Шёнберг сознавал, что такая бактерия существует. Еще в 1930 году он писал: «Радио это враг, враг безжалостный, он неудержимо наступает, и всякое сопротивление безнадежно»; оно «перекармливает нас музыкой... не задаваясь вопросом, хотим ли мы ее слушать, имеем ли возможность ее воспринимать», и в результате музыка превратилась в простой шум, шум среди шумов.
Радио оказалось ручейком, с которого все началось. Затем появились и другие средства копирования, размножения, усиления звука, и ручеек превратился в огромную реку. Если некогда слушали музыку из любви к музыке, то теперь она ревет повсюду и всегда и, «не задаваясь вопросом, хотим ли мы ее слушать», ревет из репродукторов, в машинах, в ресторанах, в лифтах, на улицах, в залах ожидания, в гимнастических залах, из наушников плейера, музыка переписанная, переаранжированная, урезанная, раздираемая на части, фрагменты рока, джаза, оперы, поток, где все перемешано, когда невозможно узнать, кто композитор (музыка, ставшая шумом, анонимна), когда невозможно отличить, где начало, где конец (музыка, ставшая шумом, не имеет формы): сточная вода музыки, в которой музыка умирает.
Шёнберг знал эту бактерию, он осознавал опасность, но в глубине души не придавал ей особого значения. Как я говорил, он жил в очень высоких сферах духа, и гордость не позволяла ему принимать всерьез столь ничтожного, столь вульгарного, столь отвратительного, столь презренного противника. Единственным великим соперником, достойным его, противником возвышенным, с которым он блистательно и сурово сражался, был Игорь Стравинский. Это именно по его музыке он фехтуя наносил удары, дабы заслужить благосклонность будущего.

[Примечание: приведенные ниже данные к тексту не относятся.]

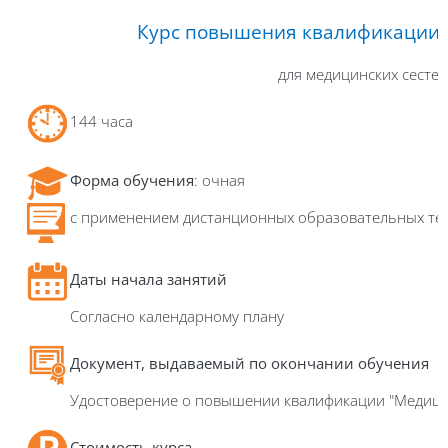
Курс повышения квалификации
для медицинских сестер
144 часа
Форма обучения
: очная
с применением дистанционных образовательных те
Даты начала занятий
Согласно календарному плану
Д
окумент, выдаваемый по окончании обучения
Удостоверение о повышении квалификации "Медици
Стоимость курса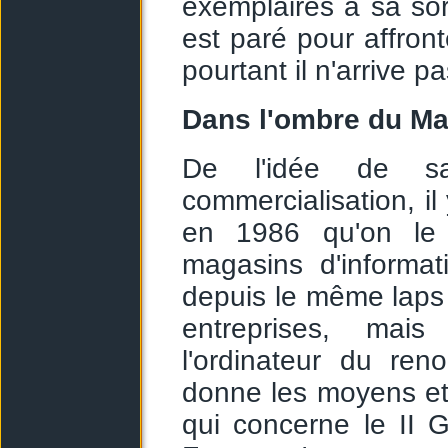
exemplaires à sa sort
est paré pour affron
pourtant il n'arrive pa
Dans l'ombre du M
De l'idée de s
commercialisation, i
en 1986 qu'on le 
magasins d'informat
depuis le même laps
entreprises, mais
l'ordinateur du ren
donne les moyens et
qui concerne le II 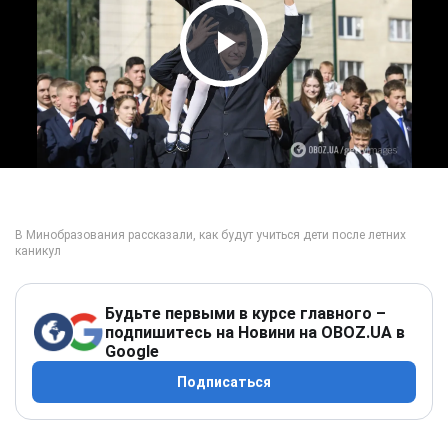
Play Video
Будьте первыми в курсе главного –
подпишитесь на Новини на OBOZ.UA в
Google
Подписаться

Но будущее оказалось рекой, разливом нот, в котором трупы композиторов плавали среди опавших листьев и сломанных веток. Однажды бездыханное тело Шёнберга, покачиваясь на бушующих волнах, столкнулось с телом Стравинского, и они вместе в позднем и покаянном примирении продолжили свой путь в небытие (в небытие музыки, ставшей всепоглощающим грохотом).
40
Вспомним: когда Ирена с мужем остановилась на берегу реки, пересекавшей французский провинциальный городок, она увидела на противоположной стороне срубленные деревья, и в ту же минуту ее неожиданно поразил гром музыки, вырвавшийся из репродуктора. Прижав ладони к ушам, она зарыдала. Несколькими месяцами позже она находилась дома с умирающим мужем. В соседней квартире загремела музыка. Она дважды позвонила в дверь, умоляя соседей выключить приемник, и оба раза впустую. В конце концов она завопила: «Прекратите этот ужас! Мой муж умирает! Вы слышите? Умирает! Умирает!»
В первые годы жизни во Франции она подолгу слушала радио, оно сближало ее с языком и жизнью французов, но после смерти Мартина музыку она разлюбила и радио больше не доставляло ей удовольствия; ибо новости не следовали теперь, как прежде, одни за другими, каждое сообщение было отделено от предыдущего тремя, восемью, пятнадцатью секундами музыки, и эти маленькие интерлюдии из года в год исподтишка удлинялись. Таким образом она на личном опыте постигала то, что Шёнберг называл «музыкой, ставшей шумом».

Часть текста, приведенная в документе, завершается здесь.